VII. 4. Industry TFP Growth Decomposition
One of the fundamental goals in analyzing the effect of public infrastructure is to determine its contribution to productivity growth. As indicated at the outset of this report, this issue provides the rationale for much of the literature in this area. For example, in Aschauer's original study (1989b), he attributes almost all of the slowdown in the rate of aggregate productivity growth to the slowdown in the growth of public infrastructure. To examine this issue further, we calculate the contribution of total highway capital to total factor productivity growth at the disaggregated industry level using the parameter estimates of our econometric model.
Table 10 lists the decomposition of TFP growth for each industry based on equation (8). Changes in exogenous demand are large in several industries such as Construction (6), Food and Kindred Products (7), Primary Metals (20), Machinery except Electrical (22), Motor Vehicles (24), Trade (32), Finance, Insurance and Real Estate (33) and Electrical Machinery (23).

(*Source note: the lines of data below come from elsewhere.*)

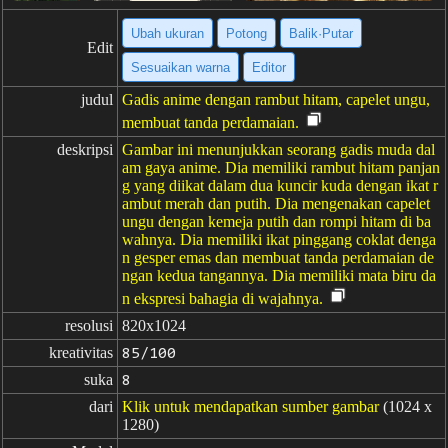
Ubah ukuran
Potong
Balik·Putar
Edit
Sesuaikan warna
Editor
judul
Gadis anime dengan rambut hitam, capelet ungu,
membuat tanda perdamaian.
deskripsi
Gambar ini menunjukkan seorang gadis muda dal
am gaya anime. Dia memiliki rambut hitam panjan
g yang diikat dalam dua kuncir kuda dengan ikat r
ambut merah dan putih. Dia mengenakan capelet
ungu dengan kemeja putih dan rompi hitam di ba
wahnya. Dia memiliki ikat pinggang coklat denga
n gesper emas dan membuat tanda perdamaian de
ngan kedua tangannya. Dia memiliki mata biru da
n ekspresi bahagia di wajahnya.
resolusi
820x1024
kreativitas
85/100
suka
8
dari
Klik untuk mendapatkan sumber gambar
(1024 x
1280)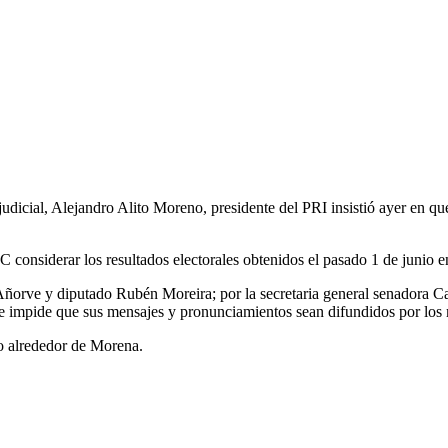
judicial, Alejandro Alito Moreno, presidente del PRI insistió ayer en q
 MC considerar los resultados electorales obtenidos el pasado 1 de junio
rve y diputado Rubén Moreira; por la secretaria general senadora Caro
que impide que sus mensajes y pronunciamientos sean difundidos por los 
io alrededor de Morena.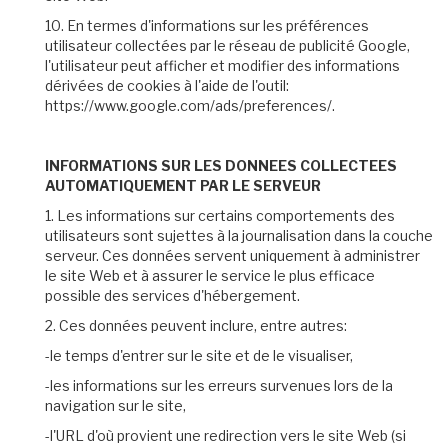
10. En termes d'informations sur les préférences
utilisateur collectées par le réseau de publicité Google,
l'utilisateur peut afficher et modifier des informations
dérivées de cookies à l'aide de l'outil:
https://www.google.com/ads/preferences/.
INFORMATIONS SUR LES DONNEES COLLECTEES
AUTOMATIQUEMENT PAR LE SERVEUR
1. Les informations sur certains comportements des
utilisateurs sont sujettes à la journalisation dans la couche
serveur. Ces données servent uniquement à administrer
le site Web et à assurer le service le plus efficace
possible des services d'hébergement.
2. Ces données peuvent inclure, entre autres:
-le temps d'entrer sur le site et de le visualiser,
-les informations sur les erreurs survenues lors de la
navigation sur le site,
-l'URL d'où provient une redirection vers le site Web (si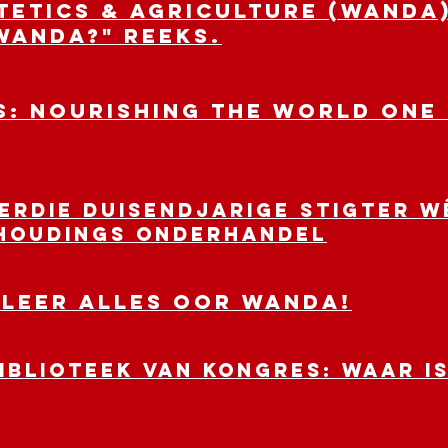
etetics & Agriculture (WANDA
WANDA?" reeks.
: Nourishing the World One L
ierdie duisendjarige stigter 
rhoudings onderhandel
 Leer alles oor WANDA!
IBLIOTEEK VAN KONGRES: Waar is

In other industries, particularly manufacturing industries and utilities, changes in exogenous demand are a major contributor to the TFP growth.

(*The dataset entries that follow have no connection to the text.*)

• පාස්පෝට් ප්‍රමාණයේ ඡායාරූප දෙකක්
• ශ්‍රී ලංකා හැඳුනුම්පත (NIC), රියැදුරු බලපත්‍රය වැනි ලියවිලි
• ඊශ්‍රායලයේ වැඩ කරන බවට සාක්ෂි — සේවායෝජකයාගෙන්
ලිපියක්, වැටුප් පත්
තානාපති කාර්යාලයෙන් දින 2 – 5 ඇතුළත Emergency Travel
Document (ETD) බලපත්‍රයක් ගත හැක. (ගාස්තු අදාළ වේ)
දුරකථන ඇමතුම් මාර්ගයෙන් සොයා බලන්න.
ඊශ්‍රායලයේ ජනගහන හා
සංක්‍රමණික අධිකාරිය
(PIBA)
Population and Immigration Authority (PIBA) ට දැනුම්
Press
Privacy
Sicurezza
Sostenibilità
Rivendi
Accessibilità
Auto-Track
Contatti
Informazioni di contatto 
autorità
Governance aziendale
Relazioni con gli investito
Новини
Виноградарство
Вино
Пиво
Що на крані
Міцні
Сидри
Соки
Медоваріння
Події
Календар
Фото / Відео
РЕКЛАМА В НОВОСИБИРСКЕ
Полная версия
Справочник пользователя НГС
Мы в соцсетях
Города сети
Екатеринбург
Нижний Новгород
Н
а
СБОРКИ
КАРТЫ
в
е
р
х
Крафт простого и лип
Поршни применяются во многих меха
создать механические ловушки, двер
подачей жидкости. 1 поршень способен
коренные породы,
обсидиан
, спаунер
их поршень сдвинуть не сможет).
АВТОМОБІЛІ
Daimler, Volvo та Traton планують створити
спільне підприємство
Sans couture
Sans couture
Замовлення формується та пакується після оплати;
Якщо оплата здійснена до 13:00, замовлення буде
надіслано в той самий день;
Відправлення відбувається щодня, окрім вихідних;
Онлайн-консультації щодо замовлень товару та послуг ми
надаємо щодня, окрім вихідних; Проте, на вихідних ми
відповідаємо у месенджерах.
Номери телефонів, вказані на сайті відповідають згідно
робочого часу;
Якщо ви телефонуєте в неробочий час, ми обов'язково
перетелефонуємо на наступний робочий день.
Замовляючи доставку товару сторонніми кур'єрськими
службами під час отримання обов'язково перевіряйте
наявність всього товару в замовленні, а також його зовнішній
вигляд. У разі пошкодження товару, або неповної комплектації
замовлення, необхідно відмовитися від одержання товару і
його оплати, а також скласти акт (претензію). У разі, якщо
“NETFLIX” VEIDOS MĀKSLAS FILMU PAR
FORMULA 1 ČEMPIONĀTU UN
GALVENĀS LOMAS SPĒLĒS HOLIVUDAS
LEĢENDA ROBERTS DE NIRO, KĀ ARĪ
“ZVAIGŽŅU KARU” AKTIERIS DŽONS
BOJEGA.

The sign of the contribution of relative input prices to TFP growth depends on whether the changes in an industry's factor price exceeds that of the general price level in the economy. Productivity growth in an industry is hampered when its input price inflation exceeds the national inflation rate, measured by the GDP deflator. As Table 10 shows, the growth in relative input prices contributes negatively to TFP growth in a some industries while contributes positively in others. The magnitude of this effect varies across industries ranging from -0.0631 in Petroleum Refining (16) to 0.0364 in the Textile and Textile Product (9) industry. However, compared to the contribution of exogenous demand, the contribution of changes in the relative input price to TFP growth is very small.

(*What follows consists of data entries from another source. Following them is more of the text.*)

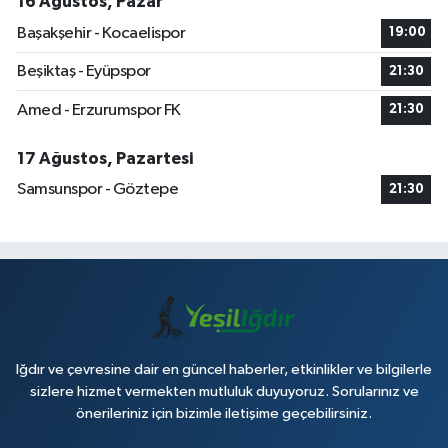
16 Ağustos, Pazar
Başakşehir - Kocaelispor
19:00
Beşiktaş - Eyüpspor
21:30
Amed - Erzurumspor FK
21:30
17 Ağustos, Pazartesi
Samsunspor - Göztepe
21:30
Iğdır ve çevresine dair en güncel haberler, etkinlikler ve bilgilerle
sizlere hizmet vermekten mutluluk duyuyoruz. Sorularınız ve
önerileriniz için bizimle iletişime geçebilirsiniz.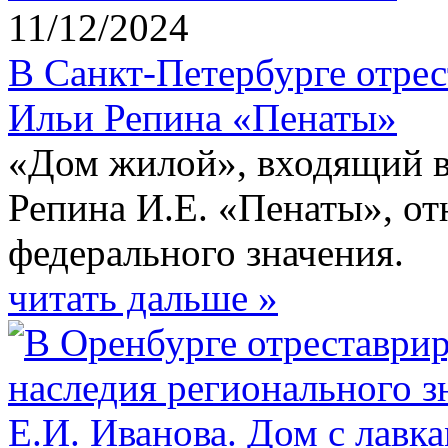
11/12/2024
В Санкт-Петербурге отре
Ильи Репина «Пенаты»
«Дом жилой», входящий в
Репина И.Е. «Пенаты», от
федерального значения.
читать дальше »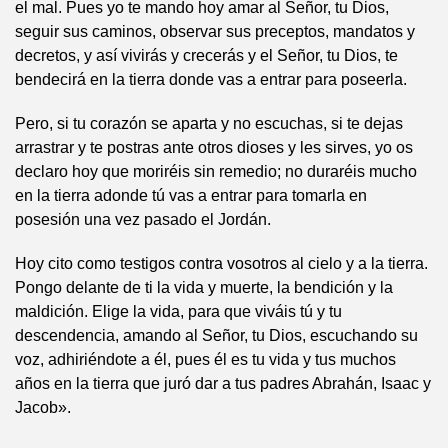
el mal. Pues yo te mando hoy amar al Señor, tu Dios,
seguir sus caminos, observar sus preceptos, mandatos y
decretos, y así vivirás y crecerás y el Señor, tu Dios, te
bendecirá en la tierra donde vas a entrar para poseerla.
Pero, si tu corazón se aparta y no escuchas, si te dejas
arrastrar y te postras ante otros dioses y les sirves, yo os
declaro hoy que moriréis sin remedio; no duraréis mucho
en la tierra adonde tú vas a entrar para tomarla en
posesión una vez pasado el Jordán.
Hoy cito como testigos contra vosotros al cielo y a la tierra.
Pongo delante de ti la vida y muerte, la bendición y la
maldición. Elige la vida, para que viváis tú y tu
descendencia, amando al Señor, tu Dios, escuchando su
voz, adhiriéndote a él, pues él es tu vida y tus muchos
años en la tierra que juró dar a tus padres Abrahán, Isaac y
Jacob».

Highway capital's contribution to TFP growth is positive in all industries. In some industries, its contribution is relatively large, accounting for almost 25% of TFP growth, but in most industries its contribution to changes in TFP is fairly modest. When the effects of demand, relative input price changes, and highway capital are taken into account, the rate of technical change is much smaller than conventionally calculated. In general, the main contributors to TFP growth in almost all industries are the exogenous shifts in demand, highway capital and technological change.